* [Aim of the task]: Look below for the lines from the one with "Квадрокоптеры оптом" to the one with "TotalEnergies est le", and copy exactly those lines, both ends included.

* [Extracted entries]:
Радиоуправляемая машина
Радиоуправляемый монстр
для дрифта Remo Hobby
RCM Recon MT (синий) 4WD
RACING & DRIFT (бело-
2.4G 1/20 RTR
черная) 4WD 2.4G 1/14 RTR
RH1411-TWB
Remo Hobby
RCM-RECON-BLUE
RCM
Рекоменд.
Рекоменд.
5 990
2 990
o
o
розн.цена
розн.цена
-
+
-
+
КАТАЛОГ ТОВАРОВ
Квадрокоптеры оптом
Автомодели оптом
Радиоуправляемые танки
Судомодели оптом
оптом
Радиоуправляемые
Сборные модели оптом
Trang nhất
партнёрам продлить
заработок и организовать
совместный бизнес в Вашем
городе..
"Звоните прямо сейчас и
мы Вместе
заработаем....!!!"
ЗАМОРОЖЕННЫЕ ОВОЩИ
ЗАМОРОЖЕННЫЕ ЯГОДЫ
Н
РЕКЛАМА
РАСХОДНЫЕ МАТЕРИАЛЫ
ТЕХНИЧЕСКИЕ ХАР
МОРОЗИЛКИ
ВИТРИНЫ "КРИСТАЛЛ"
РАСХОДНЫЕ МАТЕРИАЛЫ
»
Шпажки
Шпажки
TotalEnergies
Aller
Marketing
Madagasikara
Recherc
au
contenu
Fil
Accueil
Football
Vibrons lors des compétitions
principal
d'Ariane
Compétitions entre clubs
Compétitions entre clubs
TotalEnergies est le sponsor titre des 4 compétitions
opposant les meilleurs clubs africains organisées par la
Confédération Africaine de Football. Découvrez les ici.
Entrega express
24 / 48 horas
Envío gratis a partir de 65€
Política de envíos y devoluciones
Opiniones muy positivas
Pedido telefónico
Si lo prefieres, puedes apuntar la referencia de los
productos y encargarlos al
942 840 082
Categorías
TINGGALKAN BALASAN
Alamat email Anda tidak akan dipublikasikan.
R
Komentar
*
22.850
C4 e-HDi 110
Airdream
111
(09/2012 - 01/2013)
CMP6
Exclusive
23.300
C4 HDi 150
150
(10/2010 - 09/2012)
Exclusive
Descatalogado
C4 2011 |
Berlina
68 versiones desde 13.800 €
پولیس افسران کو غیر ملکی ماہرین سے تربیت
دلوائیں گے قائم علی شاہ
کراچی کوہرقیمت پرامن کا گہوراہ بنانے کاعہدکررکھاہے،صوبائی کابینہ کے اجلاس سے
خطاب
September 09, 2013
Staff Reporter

--

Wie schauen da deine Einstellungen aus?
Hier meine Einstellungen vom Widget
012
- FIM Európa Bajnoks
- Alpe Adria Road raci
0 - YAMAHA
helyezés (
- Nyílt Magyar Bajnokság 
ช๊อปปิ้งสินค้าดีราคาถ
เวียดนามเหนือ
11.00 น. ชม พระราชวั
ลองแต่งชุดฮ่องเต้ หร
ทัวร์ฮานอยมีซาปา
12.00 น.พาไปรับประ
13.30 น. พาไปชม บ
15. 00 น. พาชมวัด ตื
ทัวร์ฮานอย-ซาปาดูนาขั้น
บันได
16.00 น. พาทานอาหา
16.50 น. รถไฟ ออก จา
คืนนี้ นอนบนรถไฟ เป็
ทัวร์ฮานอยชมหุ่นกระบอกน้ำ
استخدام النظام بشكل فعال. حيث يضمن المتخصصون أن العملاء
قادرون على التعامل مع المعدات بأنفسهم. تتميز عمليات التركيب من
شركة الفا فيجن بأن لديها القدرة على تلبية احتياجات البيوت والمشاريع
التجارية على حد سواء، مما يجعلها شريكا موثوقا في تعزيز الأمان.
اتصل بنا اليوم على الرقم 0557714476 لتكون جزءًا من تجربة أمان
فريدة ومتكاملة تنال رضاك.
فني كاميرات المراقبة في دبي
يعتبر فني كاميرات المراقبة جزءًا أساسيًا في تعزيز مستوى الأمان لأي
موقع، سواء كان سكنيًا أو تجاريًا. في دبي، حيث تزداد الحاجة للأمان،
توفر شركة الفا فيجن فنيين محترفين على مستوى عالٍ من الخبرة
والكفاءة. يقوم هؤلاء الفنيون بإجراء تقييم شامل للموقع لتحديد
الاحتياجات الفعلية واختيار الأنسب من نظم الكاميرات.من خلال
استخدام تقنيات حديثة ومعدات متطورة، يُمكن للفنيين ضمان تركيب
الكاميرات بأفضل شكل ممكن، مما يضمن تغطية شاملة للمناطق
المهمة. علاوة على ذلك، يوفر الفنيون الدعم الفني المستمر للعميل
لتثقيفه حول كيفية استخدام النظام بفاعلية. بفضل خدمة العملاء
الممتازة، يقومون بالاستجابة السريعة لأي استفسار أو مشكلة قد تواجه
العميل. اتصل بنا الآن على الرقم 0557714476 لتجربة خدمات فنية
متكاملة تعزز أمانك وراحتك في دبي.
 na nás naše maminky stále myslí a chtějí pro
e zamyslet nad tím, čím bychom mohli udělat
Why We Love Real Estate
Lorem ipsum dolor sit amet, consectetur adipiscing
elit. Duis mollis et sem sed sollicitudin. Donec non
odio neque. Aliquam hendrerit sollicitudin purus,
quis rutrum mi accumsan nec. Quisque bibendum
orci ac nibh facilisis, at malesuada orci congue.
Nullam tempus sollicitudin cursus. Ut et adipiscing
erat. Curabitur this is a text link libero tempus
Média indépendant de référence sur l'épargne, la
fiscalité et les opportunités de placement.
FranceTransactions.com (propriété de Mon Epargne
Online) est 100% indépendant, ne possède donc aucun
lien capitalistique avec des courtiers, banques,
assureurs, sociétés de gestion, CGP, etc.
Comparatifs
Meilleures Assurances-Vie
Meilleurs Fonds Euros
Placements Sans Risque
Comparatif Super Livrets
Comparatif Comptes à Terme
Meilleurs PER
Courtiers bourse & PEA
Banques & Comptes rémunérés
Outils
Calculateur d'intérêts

* [Reply to the task]:
Квадрокоптеры оптом
Автомодели оптом
Радиоуправляемые танки
Судомодели оптом
оптом
Радиоуправляемые
Сборные модели оптом
Trang nhất
партнёрам продлить
заработок и организовать
совместный бизнес в Вашем
городе..
"Звоните прямо сейчас и
мы Вместе
заработаем....!!!"
ЗАМОРОЖЕННЫЕ ОВОЩИ
ЗАМОРОЖЕННЫЕ ЯГОДЫ
Н
РЕКЛАМА
РАСХОДНЫЕ МАТЕРИАЛЫ
ТЕХНИЧЕСКИЕ ХАР
МОРОЗИЛКИ
ВИТРИНЫ "КРИСТАЛЛ"
РАСХОДНЫЕ МАТЕРИАЛЫ
»
Шпажки
Шпажки
TotalEnergies
Aller
Marketing
Madagasikara
Recherc
au
contenu
Fil
Accueil
Football
Vibrons lors des compétitions
principal
d'Ariane
Compétitions entre clubs
Compétitions entre clubs
TotalEnergies est le sponsor titre des 4 compétitions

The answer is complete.